## Quantum Gravity

*or General Relativity meets Quantum Mechanics*

Most of our effort are currently concentrated in the investigation of different aspects of linking the theory of General Relativity with quantum field theory and quantum mechanics. A diverse set of approaches to the problem is well represented in CITR.

**Noncommutative space-times:** these are considered as one of the approaches to the description of Planck scale physics. At the Planck scale the idea of size or distance in classical terms is not valid anymore, because one has to take into account quantum uncertainty. Noncommutativity of coordinates is expected to emerge, leaving behind the classical notions of space-time. The relativistic symmetries become deformed and are described in the language of quantum groups. Anna has been developing her work on κ-Minkowski space-time and the κ-Poincaré quantum group, investigating their application in physical theories.

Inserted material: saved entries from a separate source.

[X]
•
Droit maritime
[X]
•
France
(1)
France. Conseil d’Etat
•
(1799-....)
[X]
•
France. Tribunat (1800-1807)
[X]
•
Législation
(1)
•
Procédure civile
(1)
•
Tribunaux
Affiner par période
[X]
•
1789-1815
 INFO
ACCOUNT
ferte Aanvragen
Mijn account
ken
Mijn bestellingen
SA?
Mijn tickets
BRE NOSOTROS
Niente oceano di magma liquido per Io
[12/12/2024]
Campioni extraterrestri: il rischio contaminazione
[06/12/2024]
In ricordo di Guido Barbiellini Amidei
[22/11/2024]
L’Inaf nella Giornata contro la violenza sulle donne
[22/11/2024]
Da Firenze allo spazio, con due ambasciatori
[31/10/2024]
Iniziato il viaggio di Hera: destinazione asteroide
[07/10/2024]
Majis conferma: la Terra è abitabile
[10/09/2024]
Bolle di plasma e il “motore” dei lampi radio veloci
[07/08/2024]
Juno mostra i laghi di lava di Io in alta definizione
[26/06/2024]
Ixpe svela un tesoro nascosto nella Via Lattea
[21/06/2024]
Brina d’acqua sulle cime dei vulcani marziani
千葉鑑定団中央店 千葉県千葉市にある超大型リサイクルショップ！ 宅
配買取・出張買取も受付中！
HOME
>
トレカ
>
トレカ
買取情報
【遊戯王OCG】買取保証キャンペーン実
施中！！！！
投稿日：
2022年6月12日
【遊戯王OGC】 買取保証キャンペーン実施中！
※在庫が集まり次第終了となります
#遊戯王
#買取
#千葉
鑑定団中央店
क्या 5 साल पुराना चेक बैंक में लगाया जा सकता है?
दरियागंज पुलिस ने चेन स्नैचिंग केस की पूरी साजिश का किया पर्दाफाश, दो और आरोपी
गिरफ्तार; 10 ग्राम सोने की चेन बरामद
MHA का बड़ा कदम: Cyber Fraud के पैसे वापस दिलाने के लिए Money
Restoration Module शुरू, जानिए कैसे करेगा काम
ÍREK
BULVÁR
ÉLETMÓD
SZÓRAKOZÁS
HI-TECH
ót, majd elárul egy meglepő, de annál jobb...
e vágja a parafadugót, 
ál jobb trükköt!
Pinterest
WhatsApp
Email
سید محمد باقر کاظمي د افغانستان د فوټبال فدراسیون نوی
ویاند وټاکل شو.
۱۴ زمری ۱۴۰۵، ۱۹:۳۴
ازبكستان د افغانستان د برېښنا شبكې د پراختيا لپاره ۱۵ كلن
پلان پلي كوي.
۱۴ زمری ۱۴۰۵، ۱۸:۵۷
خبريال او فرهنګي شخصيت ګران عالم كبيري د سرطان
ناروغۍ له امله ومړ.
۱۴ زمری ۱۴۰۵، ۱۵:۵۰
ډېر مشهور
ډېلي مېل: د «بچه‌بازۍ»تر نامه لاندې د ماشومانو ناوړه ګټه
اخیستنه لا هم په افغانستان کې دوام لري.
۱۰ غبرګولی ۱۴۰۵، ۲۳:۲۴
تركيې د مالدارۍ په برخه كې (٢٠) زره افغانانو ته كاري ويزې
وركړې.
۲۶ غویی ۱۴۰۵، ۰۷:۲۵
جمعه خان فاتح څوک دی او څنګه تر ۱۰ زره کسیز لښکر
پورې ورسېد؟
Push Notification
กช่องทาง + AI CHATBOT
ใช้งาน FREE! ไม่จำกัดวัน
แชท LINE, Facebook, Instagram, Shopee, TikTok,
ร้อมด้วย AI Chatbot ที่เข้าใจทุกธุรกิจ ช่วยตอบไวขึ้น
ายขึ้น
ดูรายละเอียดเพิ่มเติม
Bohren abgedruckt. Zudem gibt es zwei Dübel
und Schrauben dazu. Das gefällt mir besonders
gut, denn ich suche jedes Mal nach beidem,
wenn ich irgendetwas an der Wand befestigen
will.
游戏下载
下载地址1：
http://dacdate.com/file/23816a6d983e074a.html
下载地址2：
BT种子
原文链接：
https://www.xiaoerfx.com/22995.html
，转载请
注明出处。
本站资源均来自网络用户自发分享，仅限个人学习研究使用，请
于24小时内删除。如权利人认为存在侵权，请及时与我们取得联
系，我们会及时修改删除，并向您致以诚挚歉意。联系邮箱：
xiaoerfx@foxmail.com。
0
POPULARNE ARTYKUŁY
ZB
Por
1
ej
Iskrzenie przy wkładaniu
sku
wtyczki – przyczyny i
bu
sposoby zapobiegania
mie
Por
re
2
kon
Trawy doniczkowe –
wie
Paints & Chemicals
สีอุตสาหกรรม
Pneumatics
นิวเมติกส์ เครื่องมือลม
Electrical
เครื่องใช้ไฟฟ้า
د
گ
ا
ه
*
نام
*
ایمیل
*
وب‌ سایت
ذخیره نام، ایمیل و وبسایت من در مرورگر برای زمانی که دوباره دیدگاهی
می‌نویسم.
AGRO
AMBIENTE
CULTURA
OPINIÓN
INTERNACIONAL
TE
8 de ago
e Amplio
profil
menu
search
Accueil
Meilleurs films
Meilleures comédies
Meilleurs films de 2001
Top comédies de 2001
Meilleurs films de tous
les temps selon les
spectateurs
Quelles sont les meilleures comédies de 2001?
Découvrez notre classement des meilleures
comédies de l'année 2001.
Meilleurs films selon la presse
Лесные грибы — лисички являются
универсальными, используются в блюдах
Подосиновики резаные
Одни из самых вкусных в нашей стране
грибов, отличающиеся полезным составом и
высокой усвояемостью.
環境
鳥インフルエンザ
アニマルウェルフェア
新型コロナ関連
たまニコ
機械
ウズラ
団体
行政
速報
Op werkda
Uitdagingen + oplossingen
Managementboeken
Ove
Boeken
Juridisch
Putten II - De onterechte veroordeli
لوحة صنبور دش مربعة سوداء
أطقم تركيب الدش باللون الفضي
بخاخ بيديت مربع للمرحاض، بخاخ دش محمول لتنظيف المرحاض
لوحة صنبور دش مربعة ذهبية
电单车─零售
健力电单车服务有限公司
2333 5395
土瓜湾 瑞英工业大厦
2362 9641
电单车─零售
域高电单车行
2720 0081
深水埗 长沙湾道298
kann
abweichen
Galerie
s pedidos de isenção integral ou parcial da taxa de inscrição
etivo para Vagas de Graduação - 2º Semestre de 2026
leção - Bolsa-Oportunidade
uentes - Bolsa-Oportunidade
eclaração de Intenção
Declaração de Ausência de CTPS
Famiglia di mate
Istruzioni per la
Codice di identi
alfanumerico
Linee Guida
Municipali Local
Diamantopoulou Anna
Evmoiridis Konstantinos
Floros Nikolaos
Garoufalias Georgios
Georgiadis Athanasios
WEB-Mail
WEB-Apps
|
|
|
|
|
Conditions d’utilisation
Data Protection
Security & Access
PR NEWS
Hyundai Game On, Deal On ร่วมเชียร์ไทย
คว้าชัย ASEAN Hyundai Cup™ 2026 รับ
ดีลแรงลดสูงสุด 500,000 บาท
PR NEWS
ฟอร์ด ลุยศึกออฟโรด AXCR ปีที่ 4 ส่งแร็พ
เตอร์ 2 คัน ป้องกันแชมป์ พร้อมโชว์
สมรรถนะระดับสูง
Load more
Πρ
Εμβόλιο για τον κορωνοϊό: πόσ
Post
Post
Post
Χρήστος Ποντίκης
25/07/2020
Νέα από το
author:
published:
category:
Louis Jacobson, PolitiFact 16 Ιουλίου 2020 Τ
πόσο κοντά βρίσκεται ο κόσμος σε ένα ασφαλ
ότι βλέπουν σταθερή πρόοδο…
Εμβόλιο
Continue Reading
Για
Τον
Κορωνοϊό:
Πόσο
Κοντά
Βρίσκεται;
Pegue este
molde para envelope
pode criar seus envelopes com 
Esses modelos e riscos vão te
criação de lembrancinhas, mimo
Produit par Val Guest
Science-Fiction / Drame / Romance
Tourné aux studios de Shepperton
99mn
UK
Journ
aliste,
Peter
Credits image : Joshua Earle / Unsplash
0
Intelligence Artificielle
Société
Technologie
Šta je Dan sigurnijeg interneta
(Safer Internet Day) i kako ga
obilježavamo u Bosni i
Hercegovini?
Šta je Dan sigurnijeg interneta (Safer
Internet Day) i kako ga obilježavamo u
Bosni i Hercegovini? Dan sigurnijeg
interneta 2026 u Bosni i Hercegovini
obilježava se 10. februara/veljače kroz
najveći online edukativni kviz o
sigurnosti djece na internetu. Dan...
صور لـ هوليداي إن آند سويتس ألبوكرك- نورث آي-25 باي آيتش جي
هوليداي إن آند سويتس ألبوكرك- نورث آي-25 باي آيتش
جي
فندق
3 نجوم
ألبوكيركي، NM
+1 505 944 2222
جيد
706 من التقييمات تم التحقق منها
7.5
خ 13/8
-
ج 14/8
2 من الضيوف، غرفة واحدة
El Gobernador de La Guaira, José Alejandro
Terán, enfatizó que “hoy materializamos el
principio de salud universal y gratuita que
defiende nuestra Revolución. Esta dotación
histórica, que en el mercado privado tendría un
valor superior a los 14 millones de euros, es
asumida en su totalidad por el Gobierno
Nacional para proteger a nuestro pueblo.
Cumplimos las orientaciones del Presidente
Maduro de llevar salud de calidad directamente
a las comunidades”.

**Lower dimensional models**: with a specific focus on two-dimensional generalized dilaton theories, the simplified settings of these systems is a perfect laboratory to gain a better understanding of genuine quantum gravitational effects. Simone has been working with two-dimensional models of gravity and matter to tackle fundamental issues such as the cosmological constant problem and black hole (thermo)dynamics, with additional results in two-dimensional conformal field theories.

**Affine quantization**: alternative quantization schemes can provide an interesting platform for experimenting with gravity. Affine quantization naturally implements the positive definiteness of classical quantities and comes with very interesting dynamical effects. Simone has applied affine quantization to FLRW cosmology, showing that the big bang/big crunch singularity can be removed via quantum gravitational effects.

**BF Theory and Mathematical gauge theory: **Michal works on topological Field Theory, in particular BF theory in application to 4D gravity and particle physics. He investigates some extension of the Poincare groups, like Maxwell theory, AdS-Maxwell theory, Double-AdS-Maxwell theory, conformal groups and its application to gauge theory.